** DIRECTIONS **
Below this line is the material. Write out only its lines from the one containing "eizer Wanderwege, 3007" through the one containing "er die sie im", both kept, exactly.

** EXTRACTED INFORMATION **
----------
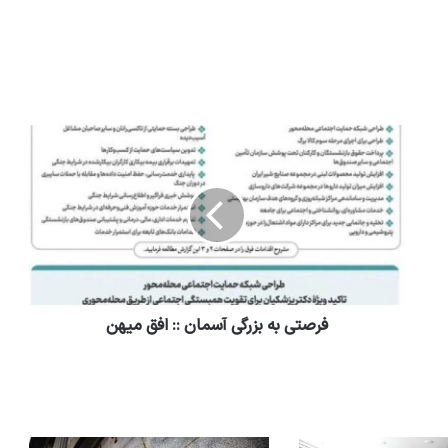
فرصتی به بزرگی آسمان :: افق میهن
----------
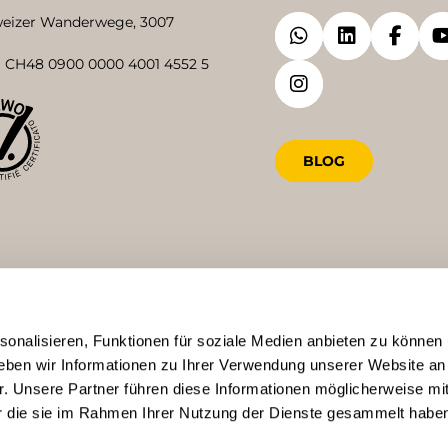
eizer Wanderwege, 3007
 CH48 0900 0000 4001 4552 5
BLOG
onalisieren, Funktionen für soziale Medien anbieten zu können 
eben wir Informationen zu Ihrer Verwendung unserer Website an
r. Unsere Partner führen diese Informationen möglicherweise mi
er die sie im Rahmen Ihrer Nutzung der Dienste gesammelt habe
----------
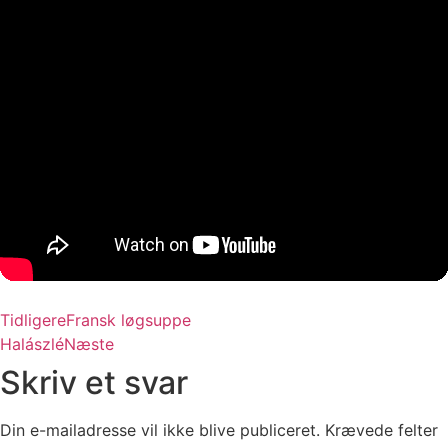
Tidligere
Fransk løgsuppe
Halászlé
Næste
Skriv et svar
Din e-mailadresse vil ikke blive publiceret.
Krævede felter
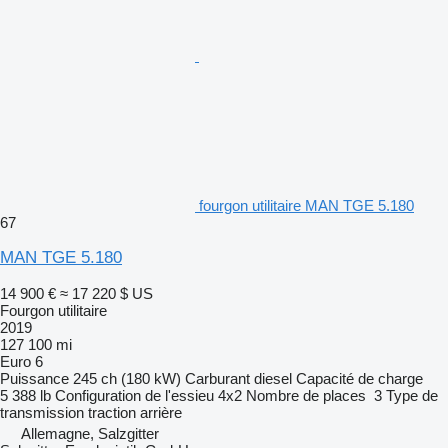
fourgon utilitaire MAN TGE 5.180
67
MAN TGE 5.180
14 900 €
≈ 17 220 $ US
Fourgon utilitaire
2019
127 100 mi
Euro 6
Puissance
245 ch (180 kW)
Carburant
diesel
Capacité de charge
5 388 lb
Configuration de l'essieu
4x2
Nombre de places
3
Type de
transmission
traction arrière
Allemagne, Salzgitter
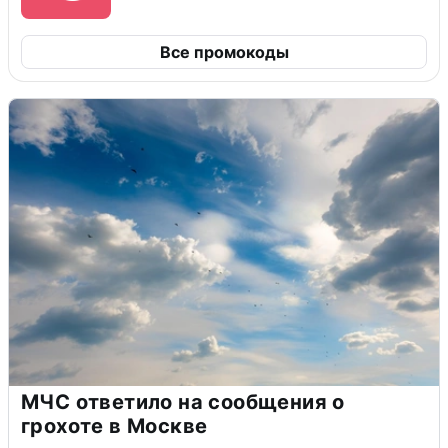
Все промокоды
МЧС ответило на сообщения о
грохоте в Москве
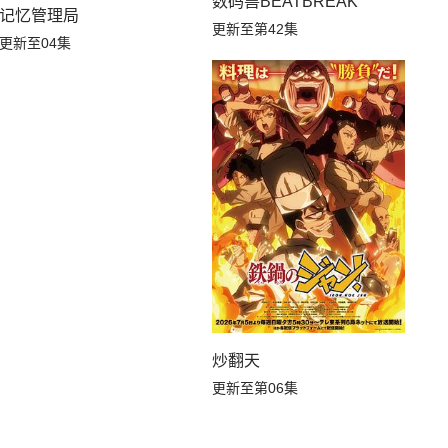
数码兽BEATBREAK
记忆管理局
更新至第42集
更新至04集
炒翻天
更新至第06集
----------
** ANSWER TO THE EXERCISE **
eizer Wanderwege, 3007
 CH48 0900 0000 4001 4552 5
BLOG
onalisieren, Funktionen für soziale Medien anbieten zu können 
eben wir Informationen zu Ihrer Verwendung unserer Website an
r. Unsere Partner führen diese Informationen möglicherweise mi
er die sie im Rahmen Ihrer Nutzung der Dienste gesammelt habe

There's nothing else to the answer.